Dr. Cody Stolle
Dr. Ronald Faller
Dr. Jennifer Schmidt-Rasmussen
Date of this Version
The Manual for Assessing Safety Hardware (MASH) requires full-scale crash testing of roadside features using worst practical impact conditions. Vehicle selection for full-scale crash testing is intended to be representative of the contemporary passenger vehicle fleet. Researchers at the Midwest Roadside Safety Facility (MwRSF) investigated attributes of passenger vehicle sales to determine if the vehicle selection criteria shown in MASH should be revised to accommodate changes in the vehicle fleet. A methodology was considered to affordably re-analyze the vehicle fleet when necessary to ensure MASH vehicle selection criteria are reflective of vehicles currently on roadways.
Representative vehicles were documented using sales data, and registration and crash data were observed to validate sales data use. Findings suggest compact utility vehicles (CUVs), small cars, mid-size cars, and pickup trucks comprise the most common vehicles on U.S. roadways. New vehicle sales data indicated that the 5th and 95th percentile weights were approximately 2,800 lb and 5,850 lb, respectively. A suite of 4-door, gas-powered, base trim level car options was identified which was consistent with the targeted small car weight, and the Hyundai Elantra was recommended as the MASH small passenger vehicle. Relatively few pickup truck options were identified at the 95th percentile weight. Therefore, the 92.5 percentile weight of 5,400 lb was recommended for the large passenger vehicle. A four-wheel drive (4WD), ½-ton suspension, crew cab pickup truck was identified as the target vehicle class, and the Ram 1500 was recommended as the MASH large passenger vehicle.

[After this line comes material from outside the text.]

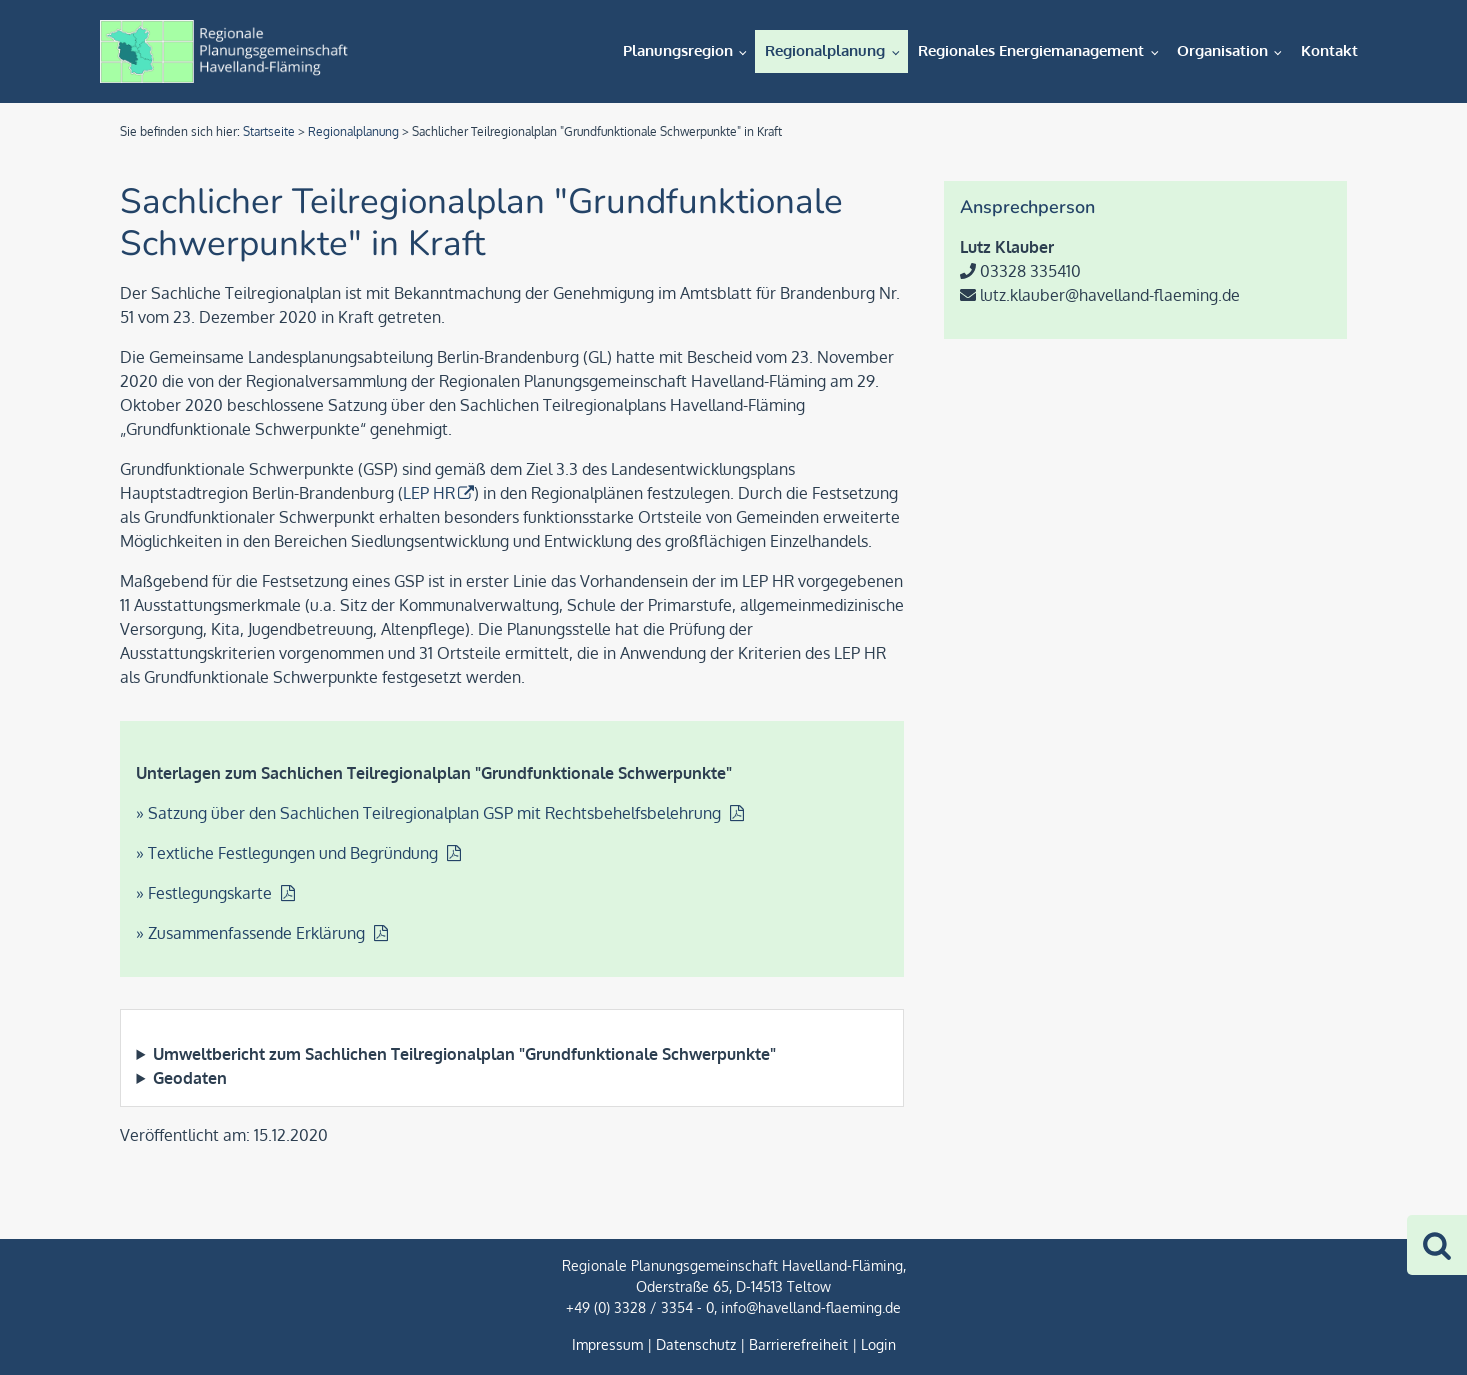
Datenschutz (696, 1344)
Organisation (1222, 50)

Potential intermediate passenger vehicles were also explored, and four vehicle classes (two mid-size sedans and two CUV classes) were identified as potential passenger vehicle candidates. CUVs have never been used in crash testing, and implementation of a CUV crash testing program or ISPE is imperative to begin to evaluation CUV impact behavior with different roadside hardware (guardrails, concrete barriers, cable barriers, etc.). Additionally, a crash test program should be implemented immediately to begin testing of the recommended MASH small and large passenger vehicles. Updated MASH passenger vehicle properties and a method for continually updating vehicle selection criteria are herein recommended.